• _Required work_:
Please return every record exactly, with no pictures included.

• _Listed records_:
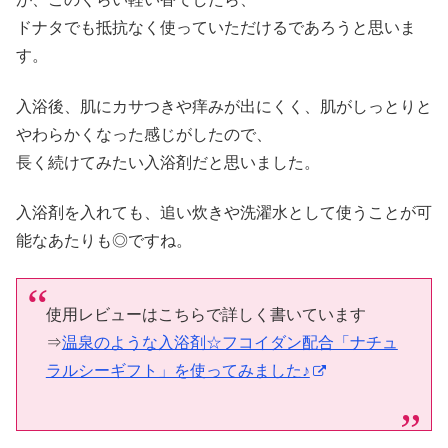
ドナタでも抵抗なく使っていただけるであろうと思いま
す。
入浴後、肌にカサつきや痒みが出にくく、肌がしっとりと
やわらかくなった感じがしたので、
長く続けてみたい入浴剤だと思いました。
入浴剤を入れても、追い炊きや洗濯水として使うことが可
能なあたりも◎ですね。
使用レビューはこちらで詳しく書いています
⇒
温泉のような入浴剤☆フコイダン配合「ナチュ
ラルシーギフト」を使ってみました♪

• _Exercise result_:
ドナタでも抵抗なく使っていただけるであろうと思いま
す。
入浴後、肌にカサつきや痒みが出にくく、肌がしっとりと
やわらかくなった感じがしたので、
長く続けてみたい入浴剤だと思いました。
入浴剤を入れても、追い炊きや洗濯水として使うことが可
能なあたりも◎ですね。
使用レビューはこちらで詳しく書いています
⇒
温泉のような入浴剤☆フコイダン配合「ナチュ
ラルシーギフト」を使ってみました♪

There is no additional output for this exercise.